**WHAT IS EXPECTED**
Word for word, retype every entry in the listing.

**GIVEN INFORMATION**

━━━━━━━━━━

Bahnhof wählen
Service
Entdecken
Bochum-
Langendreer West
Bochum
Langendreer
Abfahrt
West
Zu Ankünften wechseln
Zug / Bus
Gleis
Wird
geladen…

━━━━━━━━━━

**OUTPUT BELOW**
Bahnhof wählen
Service
Entdecken
Bochum-
Langendreer West
Bochum
Langendreer
Abfahrt
West
Zu Ankünften wechseln
Zug / Bus
Gleis
Wird
geladen…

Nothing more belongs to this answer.